New transit services in Norfolk | News

From early 2022, public transport will be more widely available in Norfolk and surrounding communities.

To meet the growing demand for public transportation in northeast Nebraska, the renamed North Fork Area Transit announced new services Wednesday that will provide “safe, efficient and affordable” public transportation.

A new flexroute bus service called “Forklift” will offer trips on three routes and the addition of nearly 100 community bus stops, said Steve Rames, director of public works for Norfolk.

The forklift, which will operate seven days a week, will also allow anyone living within 3/4 of a mile of any marked bus stop to schedule curbside service.

Flexroutes will operate from 6:30 a.m. to 6:30 p.m., Monday through Friday, and 8 a.m. to 5 p.m. on weekends. The system will likely run on 30-minute cycles during peak hours and one-hour cycles during off-peak hours, Rames said.

North Fork Area Transit’s existing on-call ride service will continue, but under a new name called “Telelift.”

With Telelift, passengers can schedule a ride 24 hours in advance. The service is available up to 30 miles around Norfolk, seven days a week, Rames said.

Later in 2022, a service called “Expresslift” will take flight as part of a second phase of expansion. It will include on-demand rides similar to Uber, according to Anna Meis, marketing consultant for North Fork Area Transit.

The second phase of the plan will also include expanding Telelift to include regional transportation beyond its current 30-mile limit, Meis said.

The forklift’s flexroute will cost passengers $1 one way and $1.50 with a reroute. The ski lift option will cost passengers $2 each way. Various monthly pass options will also be available.

Funding for the North Fork Area Transit expansion is provided by state and federal grants and is matched by the City of Norfolk.

At a Norfolk City Council meeting on Tuesday, the city council approved North Fork Area Transit’s request for financial assistance in the amount of $309,533 to help launch the new services.

About $200,000 of this capital will be used for infrastructure facilities, such as the nearly 100 bus stops in the city. The remainder of the city’s commitment, approximately $109,000, will fund one-third of the service’s first year operating costs.

Norfolk Mayor Josh Moenning said public traffic in the area has increased by around 255% over the past two years.

“We often think of public transit in urban settings, but it’s just as — or more important — in rural communities,” the mayor said. “And we see this with the reforms that have been made in recent years.”

Moenning said increased access is needed for area residents to get to work, school and doctors.

The mayor said partners came to the city about three years ago and said Norfolk needed to make its public transit system more accessible, available and usable for people across the community.

Those improvement needs are being addressed, Moenning said.

“The City of Norfolk is an active and willing partner in all of this. In fact, we’re willing to put our money where our mouth is because we recognize the value of public transit,” he said.

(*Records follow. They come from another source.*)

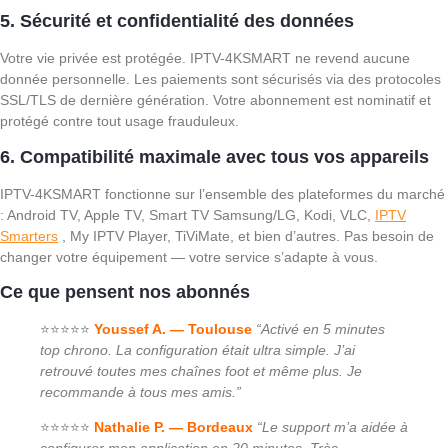
5. Sécurité et confidentialité des données
Votre vie privée est protégée. IPTV-4KSMART ne revend aucune
donnée personnelle. Les paiements sont sécurisés via des protocoles
SSL/TLS de dernière génération. Votre abonnement est nominatif et
protégé contre tout usage frauduleux.
6. Compatibilité maximale avec tous vos appareils
IPTV-4KSMART fonctionne sur l’ensemble des plateformes du marché
: Android TV, Apple TV, Smart TV Samsung/LG, Kodi, VLC,
IPTV
Smarters
, My IPTV Player, TiViMate, et bien d’autres. Pas besoin de
changer votre équipement — votre service s’adapte à vous.
Ce que pensent nos abonnés
⭐⭐⭐⭐⭐
Youssef A. — Toulouse
“Activé en 5 minutes
top chrono. La configuration était ultra simple. J’ai
retrouvé toutes mes chaînes foot et même plus. Je
recommande à tous mes amis.”
⭐⭐⭐⭐⭐
Nathalie P. — Bordeaux
“Le support m’a aidée à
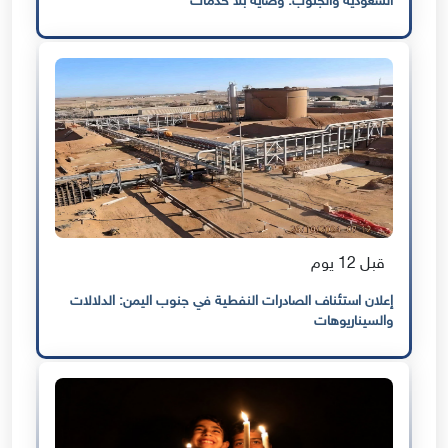
السعودية والجنوب: وصاية بلا خدمات
قبل 12 يوم
إعلان استئناف الصادرات النفطية في جنوب اليمن: الدلالات
والسيناريوهات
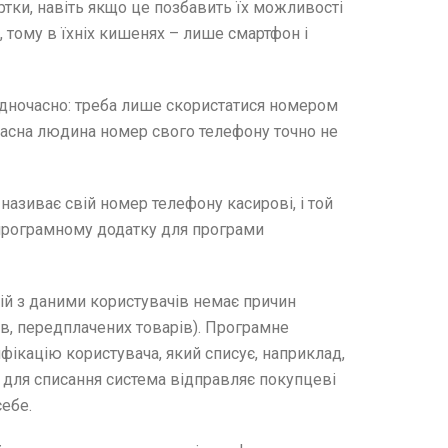
ртки, навіть якщо це позбавить їх можливості
 тому в їхніх кишенях – лише смартфон і
дночасно: треба лише скористатися номером
часна людина номер свого телефону точно не
називає свій номер телефону касирові, і той
 програмному додатку для програми
й з даними користувачів немає причин
сів, передплачених товарів). Програмне
ифікацію користувача, який списує, наприклад,
 для списання система відправляє покупцеві
себе.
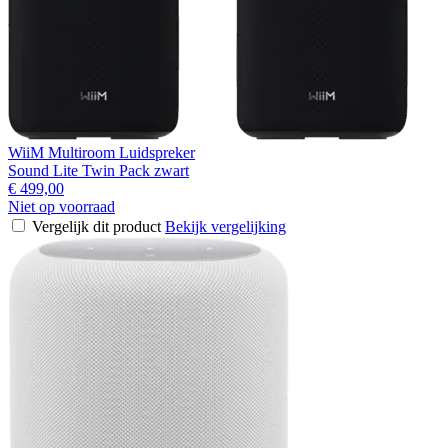
WiiM Multiroom Luidspreker
Sound Lite Twin Pack zwart
€ 499,00
Niet op voorraad
Vergelijk dit product
Bekijk vergelijking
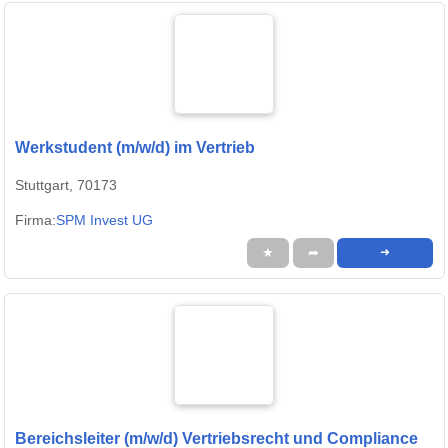
Werkstudent (m/w/d) im Vertrieb
Stuttgart, 70173
Firma:
SPM Invest UG
★
➦
➜
Bereichsleiter (m/w/d) Vertriebsrecht und Compliance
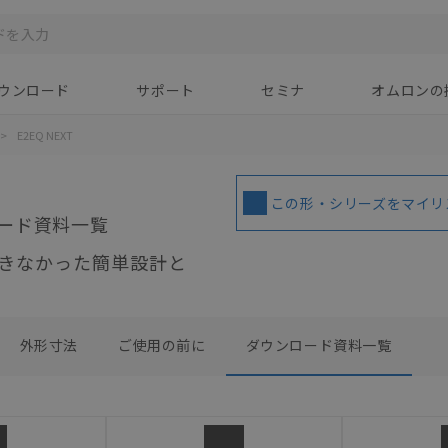
ウンロード
サポート
セミナ
オムロンの
>
E2EQ NEXT
この形・シリーズをマイリ
ード資料一覧
きなかった簡単設計と
外形寸法
ご使用の前に
ダウンロード資料一覧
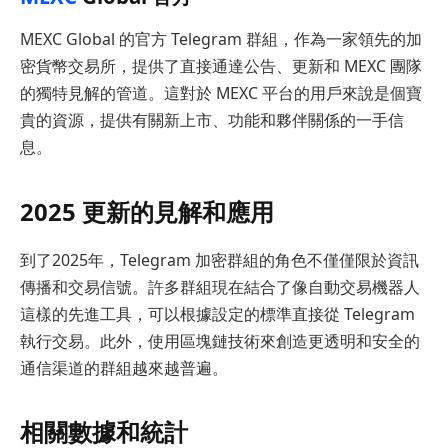
MEXC Global 的官方 Telegram 群組，作為一家領先的加
密貨幣交易所，提供了直接通達公告、更新和 MEXC 團隊
的獨特見解的管道。這對於 MEXC 平台的用戶來說是個寶
貴的資源，提供有關新上市、功能和夥伴關係的一手信
息。
2025 更新的見解和應用
到了2025年，Telegram 加密群組的角色不僅僅限於資訊
傳播和交易信號。許多群組現在結合了像自動交易機器人
這樣的先進工具，可以根據設定的標準直接從 Telegram
執行交易。此外，使用區塊鏈技術來創造更透明和安全的
通信渠道的群組越來越普遍。
相關數據和統計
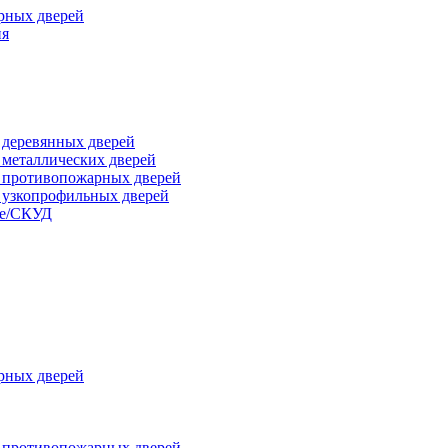
рных дверей
ия
я деревянных дверей
я металлических дверей
я противопожарных дверей
я узкопрофильных дверей
ые/СКУД
рных дверей
я противопожарных дверей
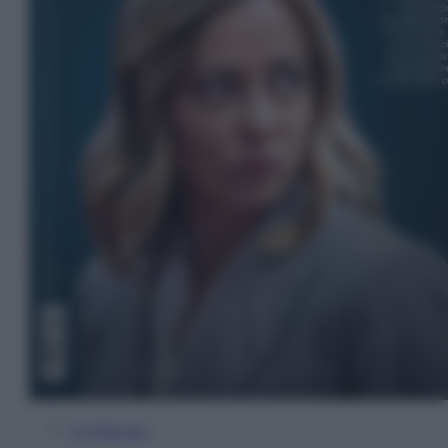
In Edicola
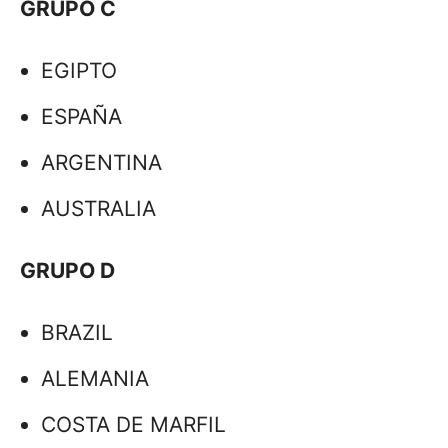
GRUPO C
EGIPTO
ESPAÑA
ARGENTINA
AUSTRALIA
GRUPO D
BRAZIL
ALEMANIA
COSTA DE MARFIL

Rames detailed the evolution of public transport in Norfolk. Public transport started in the area 40 or 50 years ago, he said, with a blue bus. Then a “Handi Bus” system was used until the mid-1990s when it expanded to become Norfolk Public Transportation.

The city’s public transport board began strategic planning about three years ago, he said. A year later, the board worked with the Nebraska Department of Transportation’s mobility management team to develop a flexroute system.

Last year, the council hired Creative Revolutions’ marketing team to help the city envision how to achieve its end goal in transit development.

“We are here to celebrate the next chapter as North Fork Area Transit,” Rames said. “We look forward to providing this service to the community.

Madison County Commissioner Troy Uhlir also spoke at Wednesday’s announcement ceremony. He said transportation plays a critical role in livability and quality of life for people in northeast Nebraska.

“Providing transportation options for our residents provides access to food, health care, educational opportunities, community engagement and jobs,” Uhlir said.